FIG. 5 is a partial illustration of a portion of grounding ring 61 and the pads for the socket terminals. As is clearly seen, the spark gap cutouts 62, 64, and 66 are all approximately the same length but cutout 66 has a width d1 whereas cutouts 62 and 64 have widths d2 and d3 respectively. In practice, d1 is approximately 0.020" whereas d2 and d3 are about three times that or 0.060". The wider gaps are used in conjunction with the heater and cathode electrodes since the circuits connected to these electrodes have very low impedance and therefore have limited ability to dissipate arc energy safely. In practice, an arc to any of the electrodes G1, G2, or G4 could result in a large current flow in grounding ring 61 with consequent development thereon of an instantaneous voltage of very substantial magnitude. This developed voltage is often sufficiently high to break down the spark gap associated with the low impedance cathode and heater circuits in the prior art sockets. By making these spark gaps substantially larger than the other spark gaps and by locating the cathode and heater terminals at a point on the grounding ring remote from the connection to the CRT "dag", secondary arcing is avoided since the gaps are big enough to preclude reverse breakdown for the normal instantaneous voltage increases experienced at these locations on the grounding ring during an arcing condition.

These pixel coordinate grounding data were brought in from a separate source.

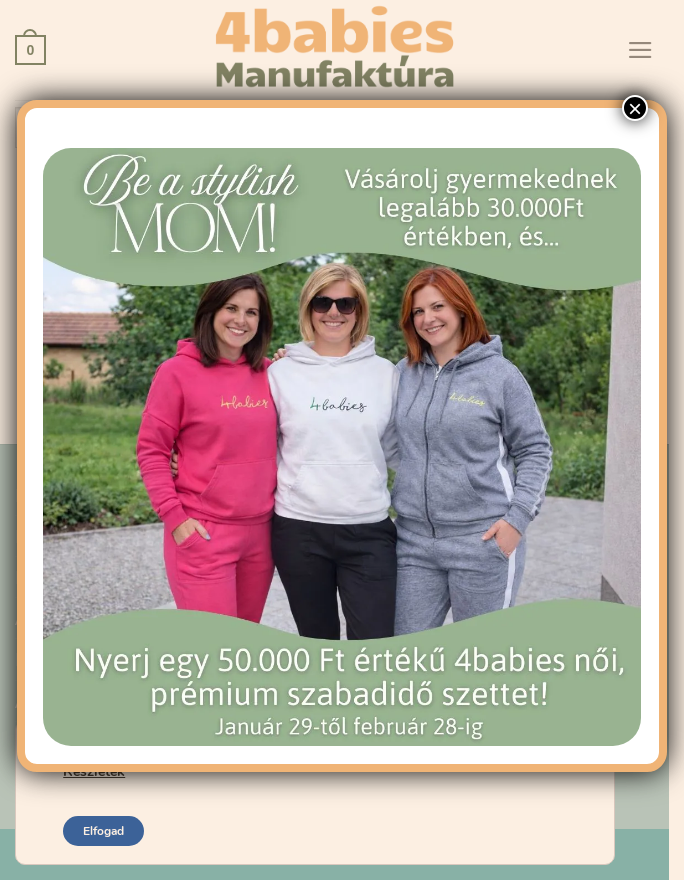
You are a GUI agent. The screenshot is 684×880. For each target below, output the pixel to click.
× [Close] (635, 108)
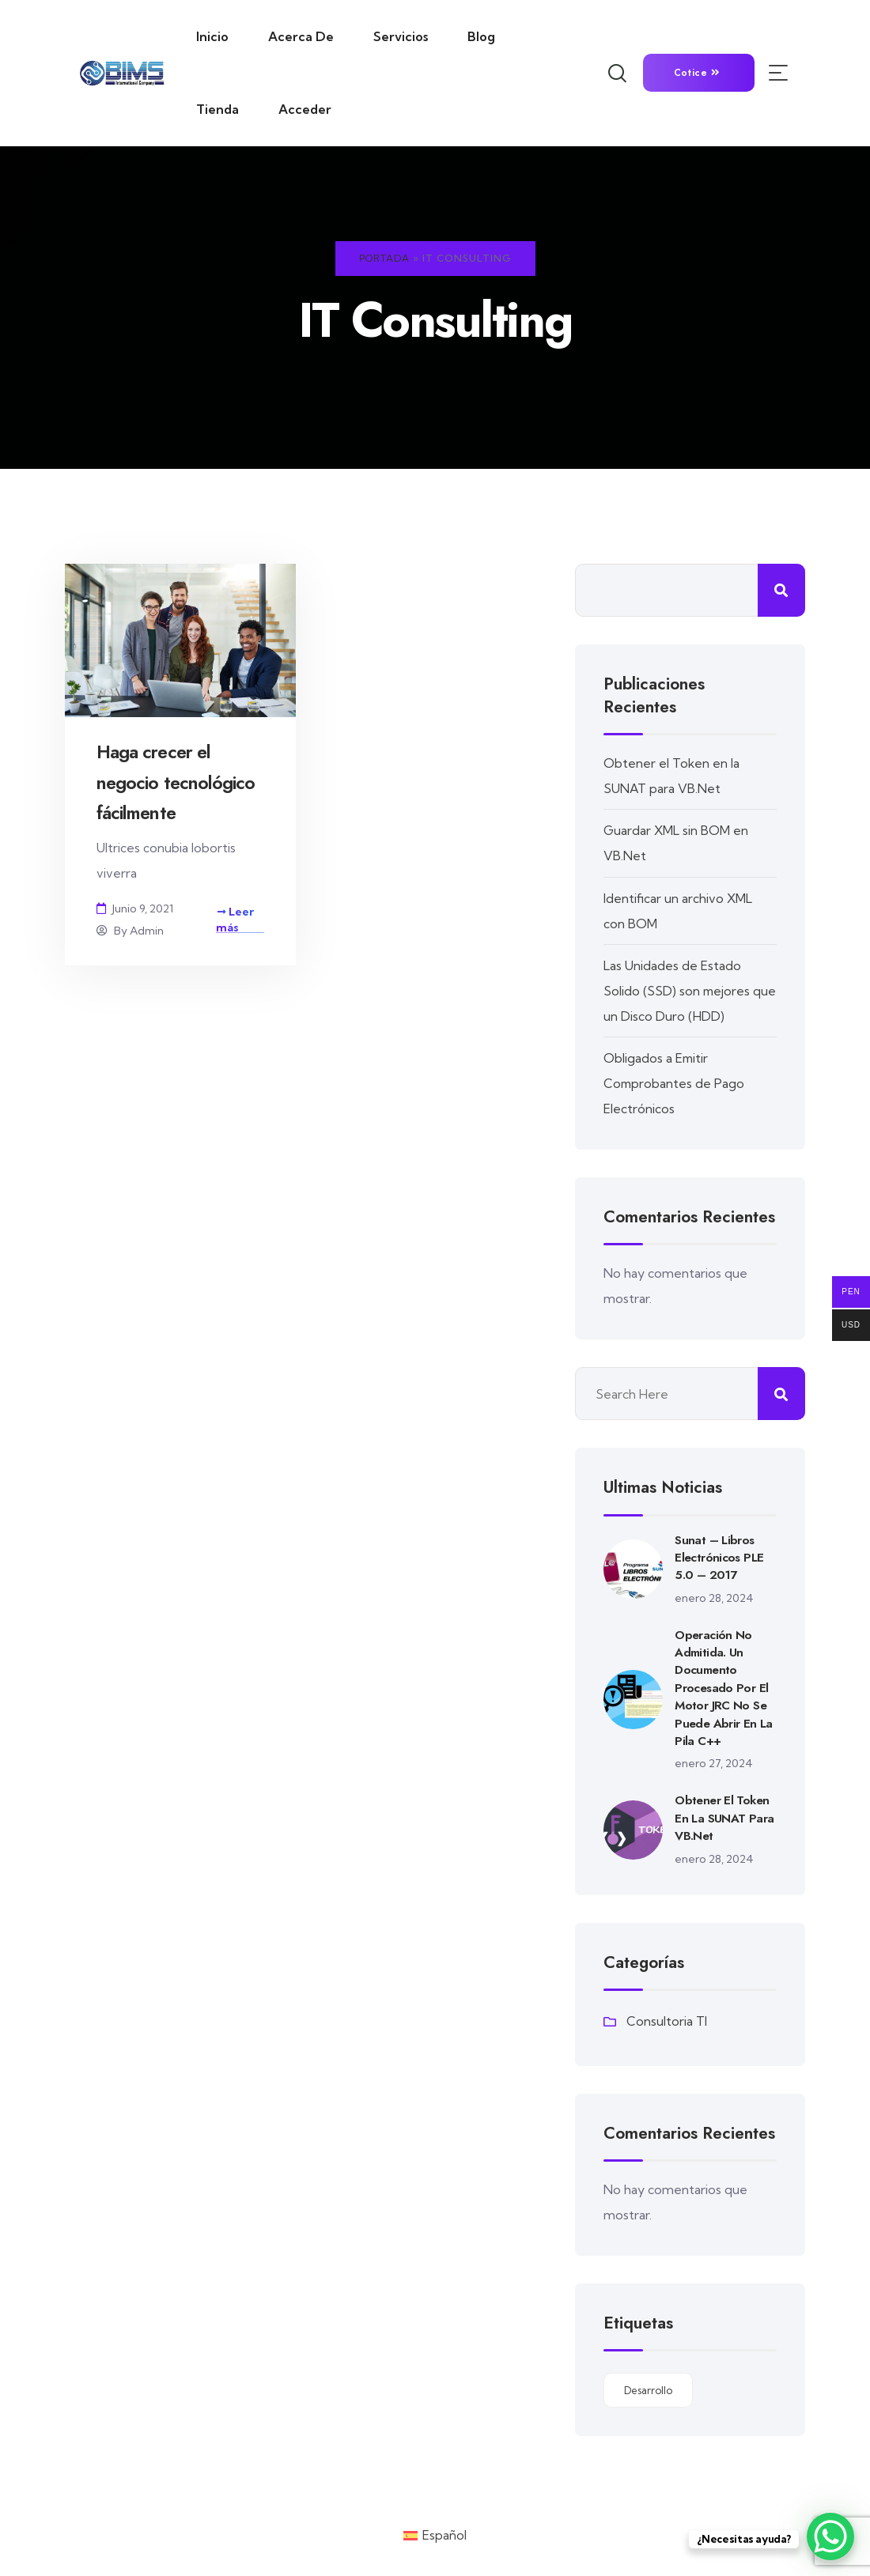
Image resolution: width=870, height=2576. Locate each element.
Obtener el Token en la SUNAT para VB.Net (724, 1817)
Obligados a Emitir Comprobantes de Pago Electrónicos (674, 1082)
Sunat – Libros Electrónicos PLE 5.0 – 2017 (720, 1556)
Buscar (781, 590)
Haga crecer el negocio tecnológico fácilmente (179, 782)
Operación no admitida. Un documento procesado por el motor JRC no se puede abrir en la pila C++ (724, 1687)
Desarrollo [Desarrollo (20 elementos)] (648, 2389)
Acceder (304, 109)
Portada (384, 258)
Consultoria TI (666, 2021)
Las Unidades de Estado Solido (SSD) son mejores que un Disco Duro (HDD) (677, 990)
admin (147, 931)
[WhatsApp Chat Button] (830, 2536)
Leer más (235, 920)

However, should an arc occur to the cathode or heater electrodes, their associated spark gaps would break down to protect these electrodes and their associated circuits. With the circuit of the invention, the heater/cathode problems due to arcing have been significantly reduced.
It is recognized that numerous modifications and changes in the described embodiment of the invention will become apparent to those skilled in the art without departing from the true spirit and scope thereof. The invention is to be limited only as defined in the claims.